The weekend’s G20 meeting in Japan saw some thawing of trade relations between the US and China, helping support the US Dollar exchange rate and see some selling of safe-haven currencies. The Euro, however, is struggling in the face of differing opinions among European leaders as to who should be the next European Commission President, with the drag here being sufficient to lift even the Pound (GBP/EUR), which remains haunted by the risk of a no-deal Brexit. The move away from safe-haven assets has also seen the Pound soar against the Swiss Franc (GBP/CHF).
US Dollar Exchange Rate Gains on Positive Trade News
Gains are being seen for the US Dollar against major currencies including the Pound (GBP/USD) and Euro (EUR/USD) off the back of what the market has deemed to be productive trade talks at the weekend between the US and Chinese Presidents. Donald Trump has confirmed that further tariff increases on Chinese imports will be delayed, and there’s anticipation that the truce is likely to deliver some cheer for the broader US economy. As such, the aggressive spate of Federal Reserve rate cuts that many had been pricing in for the latter half of 2019 are being scaled back, with this translating into a stronger US Dollar exchange rate as a result.
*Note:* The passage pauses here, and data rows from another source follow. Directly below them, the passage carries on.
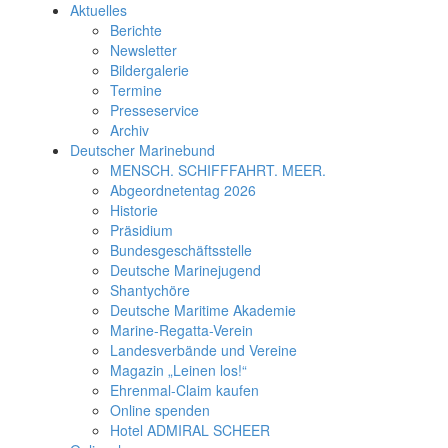
Aktuelles
Berichte
Newsletter
Bildergalerie
Termine
Presseservice
Archiv
Deutscher Marinebund
MENSCH. SCHIFFFAHRT. MEER.
Abgeordnetentag 2026
Historie
Präsidium
Bundesgeschäftsstelle
Deutsche Marinejugend
Shantychöre
Deutsche Maritime Akademie
Marine-Regatta-Verein
Landesverbände und Vereine
Magazin „Leinen los!“
Ehrenmal-Claim kaufen
Online spenden
Hotel ADMIRAL SCHEER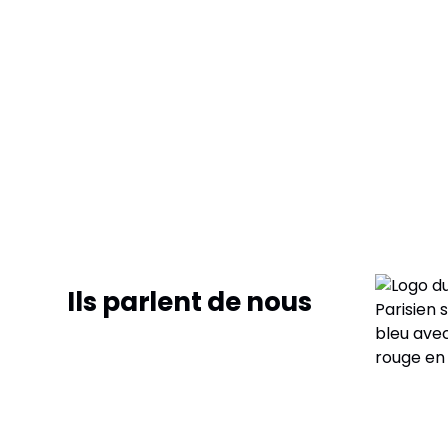
Ils parlent de nous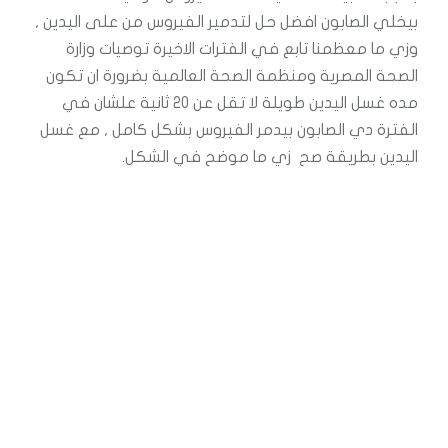
بيخلي الصابون افضل حل لتدمير الفيروس من على اليدين ,
وزي ما معظمنا تابع في الفترات الاخيرة توصيات وزارة
الصحة المصرية ومنظمة الصحة العالمية بضرورة ان تكون
مده غسل اليدين طويلة لا تقل عن 20 ثانية علشان في
الفترة دي الصابون بيدمر الفيروس بشكل كامل , مع غسل
اليدين بطريقة صح زي ما موضح في الشكل.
European Commission President Talks Drag on Euro Exchange Rate
The Euro exchange rate is struggling in the wake of yesterday’s failure for European leaders to agree on a nomination to propose a new European Commission President. The position has to be ratified by MEPs and given the scale of this influential role, there’s no shortage of opinions as to who ought to be taking the helm. The European Union faces a host of challenges in the coming years, so the appointment has the potential to provide some significant influence over the future direction of the common currency. For now, however, a compromise seems some way off and markets haven’t been shy of highlighting the uncertainty by selling down the Euro. Against the US Dollar, (EUR/USD) the Euro has lost almost a full cent since Friday afternoon.
UK PM Contenders on Brexit
More has been seen from the final two Conservative Party leadership contenders over the weekend, specifically in regard to the technicalities of how they would handle the fall-out from a no-deal Brexit. Details of how each would plan to execute Brexit within 100 days of gaining office and renewed acknowledgement of the real economic impact this would have appears to have at least shored up the Pound against major currencies, although as noted above Pound-Euro (GBP/EUR) gains are primarily being driven by the current bout of inertia in the European Parliamentary process.
Update: The Pound has softened against the US Dollar (GBP/USD), Euro (GBP/EUR) and Swiss Franc (GBP/CHF) in Tuesday’s early UK trading as political uncertainty weighs and yesterday’s UK manufacturing stat lingers in the market. Additionally, data this morning has shown house price growth is continuing with sluggish growth, coming in at 0.5% on the year in June, down from the previous 0.6% reading.
Why Did it Move? Pound to Swiss Franc (GBP/CHF) Exchange Rate
The British Pound has jumped against the Swiss Franc (GBP/CHF), having added a full cent since Friday night’s close. Signs of a softening in the trade stand-off between the US and China is proving sufficient to see some of the risk aversion abate and this is driving investors away from safe-haven currencies. Having closed on Friday night at 1.2360, the cross has this morning traded as high as 1.2475.